Your assignment:
Every line of the material must be set down again without alteration.
(Data to examine)
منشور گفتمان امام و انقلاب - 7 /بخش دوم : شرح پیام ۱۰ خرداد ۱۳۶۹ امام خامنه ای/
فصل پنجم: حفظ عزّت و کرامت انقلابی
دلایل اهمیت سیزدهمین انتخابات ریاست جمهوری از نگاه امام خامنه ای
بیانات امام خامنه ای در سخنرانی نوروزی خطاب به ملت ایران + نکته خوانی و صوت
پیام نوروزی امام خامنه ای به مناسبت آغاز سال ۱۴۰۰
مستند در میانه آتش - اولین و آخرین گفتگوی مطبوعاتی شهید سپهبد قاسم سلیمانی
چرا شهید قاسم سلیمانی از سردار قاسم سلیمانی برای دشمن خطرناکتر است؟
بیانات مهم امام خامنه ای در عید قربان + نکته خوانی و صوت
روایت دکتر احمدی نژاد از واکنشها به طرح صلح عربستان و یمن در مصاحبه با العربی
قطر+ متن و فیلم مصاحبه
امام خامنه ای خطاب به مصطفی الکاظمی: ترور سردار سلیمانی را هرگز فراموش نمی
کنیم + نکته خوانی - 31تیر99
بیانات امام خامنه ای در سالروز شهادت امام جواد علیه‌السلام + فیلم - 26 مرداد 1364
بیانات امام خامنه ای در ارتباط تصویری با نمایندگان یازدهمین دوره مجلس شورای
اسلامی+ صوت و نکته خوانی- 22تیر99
(End Data to examine)
Answer box:
منشور گفتمان امام و انقلاب - 7 /بخش دوم : شرح پیام ۱۰ خرداد ۱۳۶۹ امام خامنه ای/
فصل پنجم: حفظ عزّت و کرامت انقلابی
دلایل اهمیت سیزدهمین انتخابات ریاست جمهوری از نگاه امام خامنه ای
بیانات امام خامنه ای در سخنرانی نوروزی خطاب به ملت ایران + نکته خوانی و صوت
پیام نوروزی امام خامنه ای به مناسبت آغاز سال ۱۴۰۰
مستند در میانه آتش - اولین و آخرین گفتگوی مطبوعاتی شهید سپهبد قاسم سلیمانی
چرا شهید قاسم سلیمانی از سردار قاسم سلیمانی برای دشمن خطرناکتر است؟
بیانات مهم امام خامنه ای در عید قربان + نکته خوانی و صوت
روایت دکتر احمدی نژاد از واکنشها به طرح صلح عربستان و یمن در مصاحبه با العربی
قطر+ متن و فیلم مصاحبه
امام خامنه ای خطاب به مصطفی الکاظمی: ترور سردار سلیمانی را هرگز فراموش نمی
کنیم + نکته خوانی - 31تیر99
بیانات امام خامنه ای در سالروز شهادت امام جواد علیه‌السلام + فیلم - 26 مرداد 1364
بیانات امام خامنه ای در ارتباط تصویری با نمایندگان یازدهمین دوره مجلس شورای
اسلامی+ صوت و نکته خوانی- 22تیر99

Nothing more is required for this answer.